Dorosłe życie spędził w więzieniu. Marzenia o wolności przerwał koronawirus
Po 44 latach odsiadki za mordrestwo William Garrison miał wyjść na wolność i zamieszkać w domu swojej siostry. Plany pokrzyżowała pandemia koronawirusa. 60-letni mężczyzna zmarł w więzieniu w stanie Michigan 24 dni przed zwolnieniem. - Nie mógł doczekać się wyjścia na wolność, chciał pomagać więźniom - mówiła jego siostra Yolanda Peterson.

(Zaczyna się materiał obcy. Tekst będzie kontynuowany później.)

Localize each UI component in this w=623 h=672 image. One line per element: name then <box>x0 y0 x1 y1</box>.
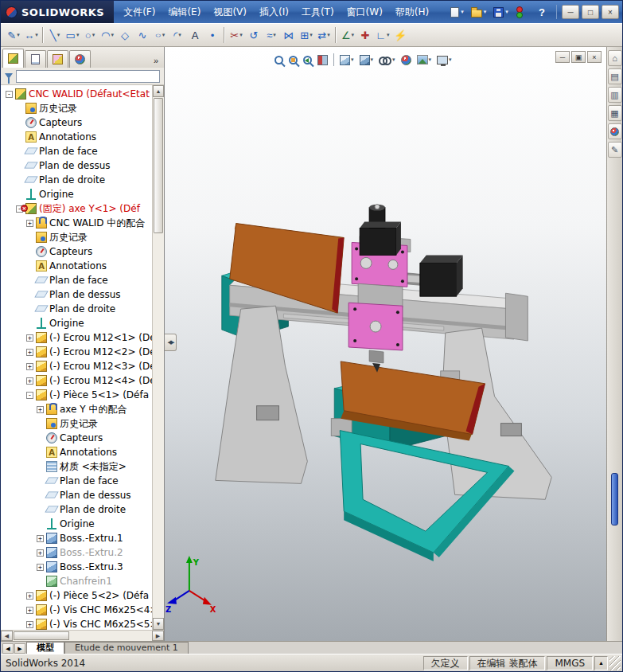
menu-item-6[interactable]: 窗口(W) <box>341 2 389 22</box>
ellipse-button[interactable]: ○▾ <box>151 25 169 45</box>
section-view-button[interactable] <box>316 52 329 68</box>
menu-item-7[interactable]: 帮助(H) <box>389 2 435 22</box>
expander-icon[interactable]: + <box>26 377 33 385</box>
scrollbar-thumb[interactable] <box>154 98 163 233</box>
expander-icon[interactable]: + <box>37 564 44 571</box>
expander-icon[interactable]: + <box>26 349 33 356</box>
tree-item[interactable]: +(-) Vis CHC M6x25<5> <box>1 617 152 630</box>
design-library-tab[interactable]: ▤ <box>608 68 622 84</box>
scrollbar-track[interactable] <box>153 234 164 618</box>
tree-item[interactable]: +Annotations <box>1 445 152 459</box>
tree-item[interactable]: +axe Y 中的配合 <box>1 402 152 416</box>
mirror-entities-button[interactable]: ⋈ <box>280 25 298 45</box>
trim-entities-button[interactable]: ✂▾ <box>228 25 245 45</box>
menu-item-5[interactable]: 工具(T) <box>295 2 341 22</box>
menu-item-3[interactable]: 视图(V) <box>207 2 253 22</box>
tree-item[interactable]: +Plan de droite <box>1 173 152 187</box>
new-document-button[interactable]: ▾ <box>448 6 466 19</box>
tree-item[interactable]: +(-) Vis CHC M6x25<4> <box>1 603 152 617</box>
repair-sketch-button[interactable]: ✚ <box>356 25 374 45</box>
tab-motion-study[interactable]: Etude de mouvement 1 <box>64 642 189 654</box>
close-button[interactable]: × <box>602 5 619 19</box>
linear-sketch-pattern-button[interactable]: ⊞▾ <box>298 25 315 45</box>
appearances-scenes-tab[interactable] <box>608 123 622 139</box>
beam-end-plate[interactable] <box>505 293 528 341</box>
view-settings-button[interactable]: ▾ <box>435 52 454 68</box>
line-button[interactable]: ╲▾ <box>46 25 64 45</box>
tree-item[interactable]: +(-) Ecrou M12<4> (Dé <box>1 373 152 388</box>
save-button[interactable]: ▾ <box>491 6 511 19</box>
tree-horizontal-scrollbar[interactable]: ◀ ▶ <box>1 630 164 641</box>
panel-splitter-handle[interactable]: ◀▶ <box>165 334 177 351</box>
graphics-viewport[interactable]: Y X Z ▾▾▾▾▾ ─▣× ◀▶ <box>165 47 606 641</box>
tree-item[interactable]: +(-) Ecrou M12<3> (Dé <box>1 359 152 373</box>
tree-item[interactable]: +Plan de face <box>1 144 152 158</box>
display-delete-relations-button[interactable]: ∠▾ <box>339 25 356 45</box>
tree-item[interactable]: +材质 <未指定> <box>1 459 152 474</box>
scrollbar-track[interactable] <box>70 631 152 641</box>
convert-entities-button[interactable]: ↺ <box>245 25 263 45</box>
tree-item[interactable]: +Plan de face <box>1 273 152 287</box>
tab-model[interactable]: 模型 <box>26 642 64 654</box>
tree-item[interactable]: +Plan de face <box>1 474 152 488</box>
tree-item[interactable]: +历史记录 <box>1 230 152 244</box>
solidworks-resources-tab[interactable]: ⌂ <box>608 50 622 66</box>
scroll-right-button[interactable]: ▶ <box>152 631 164 641</box>
menu-item-2[interactable]: 编辑(E) <box>162 2 207 22</box>
edit-appearance-button[interactable] <box>399 52 413 68</box>
quick-snaps-button[interactable]: ∟▾ <box>374 25 391 45</box>
expander-icon[interactable]: + <box>26 607 33 614</box>
configurationmanager-tab[interactable] <box>47 50 68 68</box>
tree-item[interactable]: +Capteurs <box>1 115 152 130</box>
menu-item-4[interactable]: 插入(I) <box>253 2 295 22</box>
sketch-button[interactable]: ✎▾ <box>5 25 22 45</box>
tree-item[interactable]: +Annotations <box>1 130 152 144</box>
maximize-button[interactable]: □ <box>582 5 599 19</box>
point-button[interactable]: • <box>204 25 221 45</box>
previous-view-button[interactable] <box>302 52 313 68</box>
tree-item[interactable]: +历史记录 <box>1 101 152 115</box>
tree-vertical-scrollbar[interactable]: ▲ ▼ <box>152 85 164 630</box>
tree-item[interactable]: +Plan de droite <box>1 502 152 517</box>
tree-item[interactable]: +Capteurs <box>1 244 152 259</box>
tree-item[interactable]: +(-) Ecrou M12<1> (Dé <box>1 330 152 345</box>
expander-icon[interactable]: - <box>6 91 13 98</box>
display-style-button[interactable]: ▾ <box>358 52 376 68</box>
model-canvas[interactable]: Y X Z <box>165 47 606 641</box>
arc-button[interactable]: ◠▾ <box>99 25 116 45</box>
file-explorer-tab[interactable]: ▥ <box>608 87 622 103</box>
task-pane-slider-handle[interactable] <box>611 473 618 525</box>
rapid-sketch-button[interactable]: ⚡ <box>391 25 409 45</box>
scroll-down-button[interactable]: ▼ <box>153 618 164 630</box>
displaymanager-tab[interactable] <box>69 50 91 68</box>
expander-icon[interactable]: + <box>26 621 33 628</box>
expander-icon[interactable]: + <box>37 535 44 542</box>
tab-scroll-right-button[interactable]: ▶ <box>14 643 25 654</box>
tree-item[interactable]: +Boss.-Extru.1 <box>1 531 152 545</box>
tree-item[interactable]: +Annotations <box>1 259 152 273</box>
expander-icon[interactable]: + <box>37 406 44 413</box>
help-button[interactable]: ? <box>532 6 551 18</box>
zoom-area-button[interactable] <box>287 52 299 68</box>
minimize-button[interactable]: ─ <box>562 5 579 19</box>
tree-item[interactable]: +Boss.-Extru.2 <box>1 545 152 560</box>
view-palette-tab[interactable]: ▦ <box>608 105 622 121</box>
tree-item[interactable]: +Plan de dessus <box>1 488 152 502</box>
scroll-up-button[interactable]: ▲ <box>153 85 164 97</box>
circle-button[interactable]: ○▾ <box>81 25 99 45</box>
tree-item[interactable]: +Boss.-Extru.3 <box>1 560 152 574</box>
panel-expand-chevron[interactable]: » <box>154 56 162 68</box>
smart-dimension-button[interactable]: ↔▾ <box>22 25 40 45</box>
propertymanager-tab[interactable] <box>25 50 46 68</box>
sketch-fillet-button[interactable]: ◜▾ <box>169 25 186 45</box>
tree-item[interactable]: +Plan de dessus <box>1 287 152 302</box>
view-orientation-button[interactable]: ▾ <box>338 52 356 68</box>
apply-scene-button[interactable]: ▾ <box>415 52 434 68</box>
document-restore-button[interactable]: ▣ <box>571 51 586 63</box>
expander-icon[interactable]: + <box>26 334 33 342</box>
unit-system[interactable]: MMGS <box>547 656 593 670</box>
rectangle-button[interactable]: ▭▾ <box>64 25 81 45</box>
unit-system-dropdown[interactable]: ▲ <box>594 656 608 670</box>
spindle-carriage[interactable] <box>348 236 411 372</box>
tree-item[interactable]: +历史记录 <box>1 416 152 431</box>
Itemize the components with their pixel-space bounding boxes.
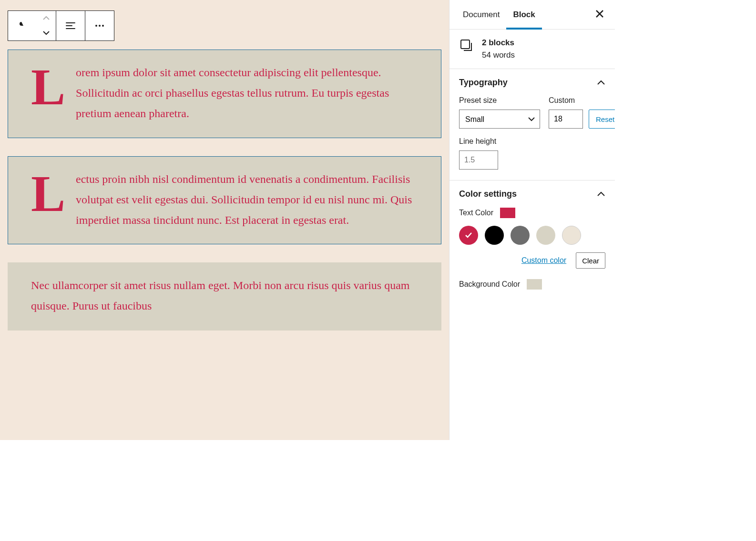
close-sidebar-button[interactable] xyxy=(591,5,608,24)
text-color-swatch xyxy=(500,208,515,218)
word-count: 54 words xyxy=(482,50,515,60)
svg-point-0 xyxy=(95,25,97,27)
move-down-button[interactable] xyxy=(37,26,56,40)
color-settings-toggle[interactable]: Color settings xyxy=(459,189,605,199)
custom-color-link[interactable]: Custom color xyxy=(521,256,566,265)
settings-sidebar: Document Block 2 blocks 54 words Typogra… xyxy=(449,0,615,440)
chevron-up-icon xyxy=(597,190,605,199)
text-color-label: Text Color xyxy=(459,209,493,217)
tab-block[interactable]: Block xyxy=(506,0,541,30)
paragraph-block[interactable]: Lectus proin nibh nisl condimentum id ve… xyxy=(8,156,441,245)
text-color-palette xyxy=(459,226,605,245)
more-options-button[interactable] xyxy=(85,11,114,40)
custom-size-label: Custom xyxy=(549,96,615,105)
chevron-down-icon xyxy=(42,30,50,37)
sidebar-tabs: Document Block xyxy=(450,0,615,30)
align-button[interactable] xyxy=(56,11,85,40)
lineheight-input[interactable] xyxy=(459,150,498,170)
custom-size-input[interactable] xyxy=(549,110,583,129)
close-icon xyxy=(595,13,604,20)
color-settings-panel: Color settings Text Color Custom color C… xyxy=(450,180,615,308)
block-type-button[interactable] xyxy=(8,11,37,40)
color-circle[interactable] xyxy=(511,226,530,245)
color-circle[interactable] xyxy=(459,226,478,245)
chevron-up-icon xyxy=(597,79,605,87)
reset-size-button[interactable]: Reset xyxy=(589,110,615,129)
paragraph-block[interactable]: Nec ullamcorper sit amet risus nullam eg… xyxy=(8,262,441,330)
clear-color-button[interactable]: Clear xyxy=(576,252,605,269)
bg-color-label: Background Color xyxy=(459,280,520,289)
paragraph-text: Nec ullamcorper sit amet risus nullam eg… xyxy=(31,275,418,316)
svg-point-2 xyxy=(102,25,104,27)
block-count: 2 blocks xyxy=(482,38,515,48)
paragraph-icon xyxy=(17,20,28,31)
typography-toggle[interactable]: Typography xyxy=(459,78,605,88)
lineheight-label: Line height xyxy=(459,137,605,146)
block-card: 2 blocks 54 words xyxy=(450,30,615,69)
color-circle[interactable] xyxy=(562,226,581,245)
color-circle[interactable] xyxy=(485,226,504,245)
tab-document[interactable]: Document xyxy=(456,0,506,30)
preset-size-label: Preset size xyxy=(459,96,540,105)
stack-icon xyxy=(459,38,473,54)
paragraph-text: Lectus proin nibh nisl condimentum id ve… xyxy=(31,169,418,231)
align-left-icon xyxy=(65,20,76,31)
svg-rect-3 xyxy=(461,40,470,49)
move-up-button[interactable] xyxy=(37,11,56,26)
typography-panel: Typography Preset size Small Custom xyxy=(450,69,615,180)
preset-size-select[interactable]: Small xyxy=(459,110,540,129)
panel-title: Color settings xyxy=(459,189,517,199)
color-circle[interactable] xyxy=(536,226,555,245)
bg-color-swatch xyxy=(527,279,542,290)
block-toolbar xyxy=(8,10,114,41)
editor-canvas: Lorem ipsum dolor sit amet consectetur a… xyxy=(0,0,449,440)
chevron-up-icon xyxy=(42,15,50,22)
ellipsis-icon xyxy=(94,20,105,31)
svg-point-1 xyxy=(99,25,101,27)
paragraph-text: Lorem ipsum dolor sit amet consectetur a… xyxy=(31,62,418,124)
panel-title: Typography xyxy=(459,78,508,88)
check-icon xyxy=(464,230,473,240)
paragraph-block[interactable]: Lorem ipsum dolor sit amet consectetur a… xyxy=(8,50,441,138)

Jeszcze 12 kwietnia osoba zajmująca się zwolnieniami warunkowymi przeprowadziła kontrolę w jej domu pod Detroit. Sprawdzano, czy Garrison będzie mieć odpowiednie warunki do życia.
Dzień później 60-latek zmarł w więzieniu w Lenox Township. Testy wykonane po śmierci wykazały, że Garrison był zakażony koronawirusem.
- Chciał pomagać osadzonym. Był bardzo kompetentną osobą - opowiadała Peterson.
Zaznaczyła, że jako jedyna osoba przez 44 lata była blisko Garrisona. - Jesteśmy zrozpaczeni. Sprawiedliwość powinna zostać wymierzona, gdyż mój brat nie powinien umrzeć - mówiła w ABC News.
Zabił jako nastolatek
William Garrison został skazany w wieku 16 lat za zastrzelenie 50-letniego mężczyzny podczas napadu na dom w 1976 roku. - Był to błąd, którego żałował - podkreśliła Peterson.
Chris Gautz, rzecznik z departamentu do spraw resocjalizacji przekazał, że jeszcze bardziej łamiącym serce jest fakt, że Garrison w lutym odrzucił możliwość wcześniejszego, warunkowego wyjścia na wolność.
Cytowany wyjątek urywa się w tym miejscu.